- _What is being asked_: For the entries below, the expected answer is the line with "Introduction", the line with "innovazione", and every line between them, exactly as written, and nothing more.

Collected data
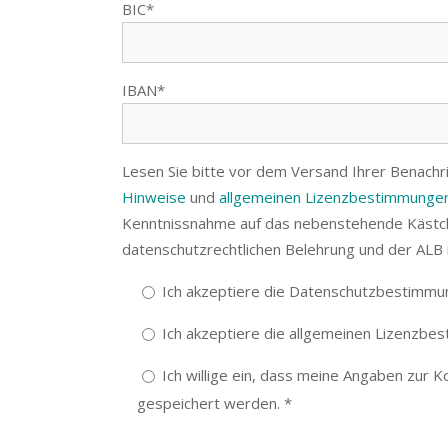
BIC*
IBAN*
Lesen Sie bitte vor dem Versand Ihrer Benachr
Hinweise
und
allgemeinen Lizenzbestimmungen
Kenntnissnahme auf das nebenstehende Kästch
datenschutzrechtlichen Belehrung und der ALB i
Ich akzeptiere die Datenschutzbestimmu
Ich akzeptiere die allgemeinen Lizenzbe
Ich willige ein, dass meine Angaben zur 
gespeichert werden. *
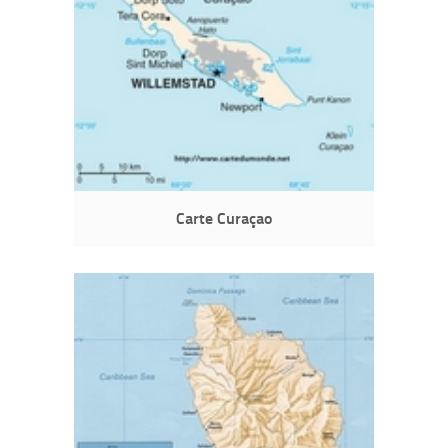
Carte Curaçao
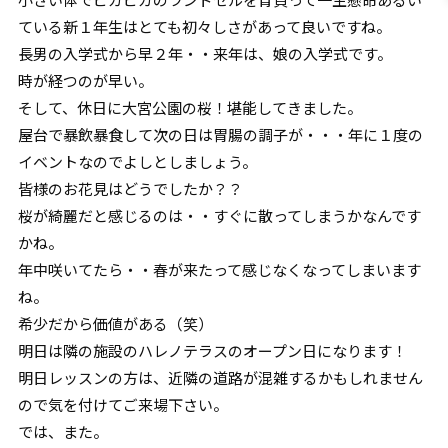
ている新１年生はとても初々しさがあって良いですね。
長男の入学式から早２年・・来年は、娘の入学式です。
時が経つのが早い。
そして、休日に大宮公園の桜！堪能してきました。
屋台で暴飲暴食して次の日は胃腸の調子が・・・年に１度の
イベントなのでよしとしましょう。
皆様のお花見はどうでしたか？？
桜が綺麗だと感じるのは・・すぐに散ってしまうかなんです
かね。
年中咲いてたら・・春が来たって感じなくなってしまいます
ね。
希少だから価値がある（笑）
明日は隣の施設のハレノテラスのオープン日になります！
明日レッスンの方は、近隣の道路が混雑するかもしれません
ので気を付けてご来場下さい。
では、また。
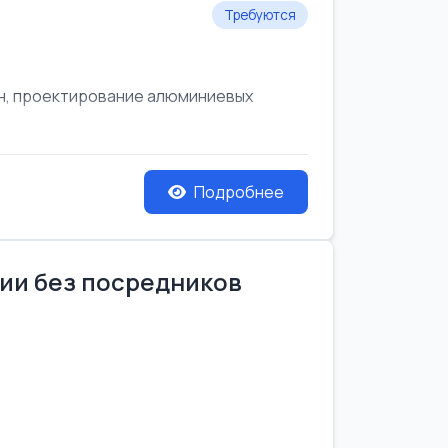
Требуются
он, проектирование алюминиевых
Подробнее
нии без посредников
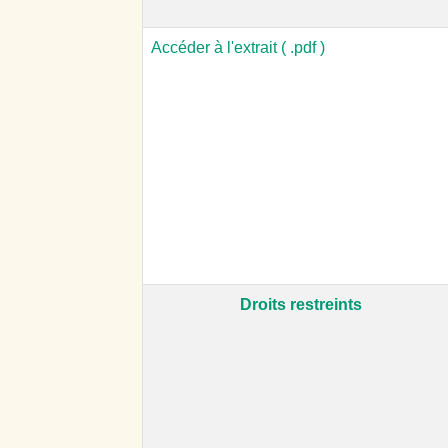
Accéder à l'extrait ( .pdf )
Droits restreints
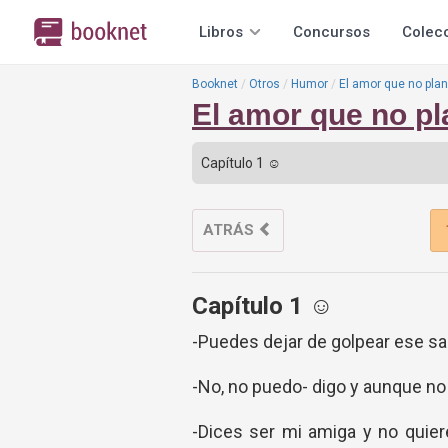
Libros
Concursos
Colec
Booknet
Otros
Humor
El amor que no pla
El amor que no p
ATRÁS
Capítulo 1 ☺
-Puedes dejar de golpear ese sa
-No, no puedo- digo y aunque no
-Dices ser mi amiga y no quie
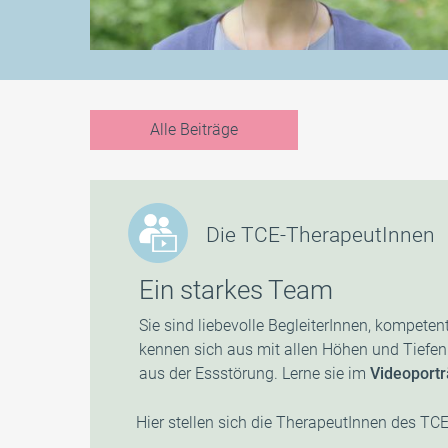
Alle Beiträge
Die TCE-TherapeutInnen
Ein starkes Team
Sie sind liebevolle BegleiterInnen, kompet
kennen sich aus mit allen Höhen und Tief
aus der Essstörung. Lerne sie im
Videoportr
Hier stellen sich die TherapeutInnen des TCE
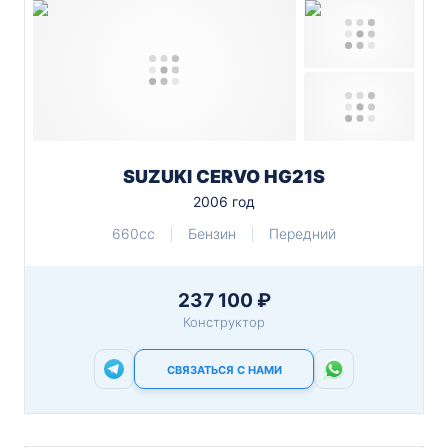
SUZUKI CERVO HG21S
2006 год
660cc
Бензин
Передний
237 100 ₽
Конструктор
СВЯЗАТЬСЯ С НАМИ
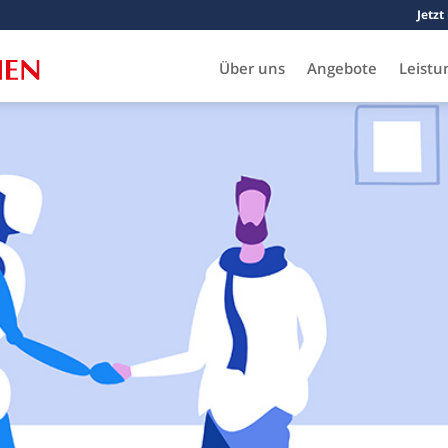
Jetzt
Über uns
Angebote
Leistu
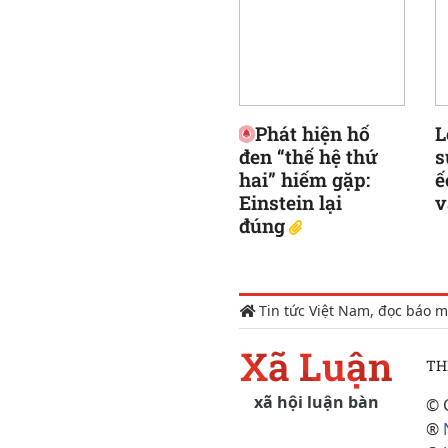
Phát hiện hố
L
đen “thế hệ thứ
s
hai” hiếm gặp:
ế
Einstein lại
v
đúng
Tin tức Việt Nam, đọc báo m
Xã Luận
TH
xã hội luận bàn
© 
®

---

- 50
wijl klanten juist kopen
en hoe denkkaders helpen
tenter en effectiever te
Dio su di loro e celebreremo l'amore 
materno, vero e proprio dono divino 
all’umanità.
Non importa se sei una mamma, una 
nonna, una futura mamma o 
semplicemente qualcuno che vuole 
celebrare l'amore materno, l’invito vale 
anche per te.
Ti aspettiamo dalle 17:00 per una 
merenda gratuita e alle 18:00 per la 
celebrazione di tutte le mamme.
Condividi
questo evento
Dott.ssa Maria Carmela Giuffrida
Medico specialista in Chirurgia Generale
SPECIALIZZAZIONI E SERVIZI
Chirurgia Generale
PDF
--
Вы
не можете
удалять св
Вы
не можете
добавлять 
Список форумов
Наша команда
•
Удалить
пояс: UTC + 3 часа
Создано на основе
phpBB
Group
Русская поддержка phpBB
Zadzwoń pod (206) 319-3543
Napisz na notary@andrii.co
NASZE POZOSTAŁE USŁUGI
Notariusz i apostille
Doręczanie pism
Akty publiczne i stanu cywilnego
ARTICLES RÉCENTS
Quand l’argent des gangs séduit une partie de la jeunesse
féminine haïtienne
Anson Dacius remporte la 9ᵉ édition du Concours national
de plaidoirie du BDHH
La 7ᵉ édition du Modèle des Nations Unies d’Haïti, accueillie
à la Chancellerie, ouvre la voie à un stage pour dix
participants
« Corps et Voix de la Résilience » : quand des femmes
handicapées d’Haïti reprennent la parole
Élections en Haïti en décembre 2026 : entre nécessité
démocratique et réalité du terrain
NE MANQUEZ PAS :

--

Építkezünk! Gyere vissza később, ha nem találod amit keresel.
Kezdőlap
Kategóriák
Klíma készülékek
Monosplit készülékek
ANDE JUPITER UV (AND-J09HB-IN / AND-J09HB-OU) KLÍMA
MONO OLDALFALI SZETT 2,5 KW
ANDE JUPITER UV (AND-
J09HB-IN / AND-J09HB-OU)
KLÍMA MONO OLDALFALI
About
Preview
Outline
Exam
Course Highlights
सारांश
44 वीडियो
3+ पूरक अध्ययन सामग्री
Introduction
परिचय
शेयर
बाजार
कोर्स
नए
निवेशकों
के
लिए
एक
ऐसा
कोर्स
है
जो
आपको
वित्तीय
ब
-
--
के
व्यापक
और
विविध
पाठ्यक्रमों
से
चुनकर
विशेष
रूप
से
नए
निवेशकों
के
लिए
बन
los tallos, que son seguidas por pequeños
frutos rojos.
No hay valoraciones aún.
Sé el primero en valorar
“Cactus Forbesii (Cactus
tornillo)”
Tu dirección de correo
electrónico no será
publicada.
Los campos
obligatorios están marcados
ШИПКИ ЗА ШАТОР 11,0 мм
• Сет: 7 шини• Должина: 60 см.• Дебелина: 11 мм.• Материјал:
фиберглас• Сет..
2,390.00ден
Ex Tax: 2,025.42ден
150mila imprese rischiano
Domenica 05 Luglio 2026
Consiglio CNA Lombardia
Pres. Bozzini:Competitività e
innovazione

- _The answer_:
Introduction
परिचय
शेयर
बाजार
कोर्स
नए
निवेशकों
के
लिए
एक
ऐसा
कोर्स
है
जो
आपको
वित्तीय
ब
-
--
के
व्यापक
और
विविध
पाठ्यक्रमों
से
चुनकर
विशेष
रूप
से
नए
निवेशकों
के
लिए
बन
los tallos, que son seguidas por pequeños
frutos rojos.
No hay valoraciones aún.
Sé el primero en valorar
“Cactus Forbesii (Cactus
tornillo)”
Tu dirección de correo
electrónico no será
publicada.
Los campos
obligatorios están marcados
ШИПКИ ЗА ШАТОР 11,0 мм
• Сет: 7 шини• Должина: 60 см.• Дебелина: 11 мм.• Материјал:
фиберглас• Сет..
2,390.00ден
Ex Tax: 2,025.42ден
150mila imprese rischiano
Domenica 05 Luglio 2026
Consiglio CNA Lombardia
Pres. Bozzini:Competitività e
innovazione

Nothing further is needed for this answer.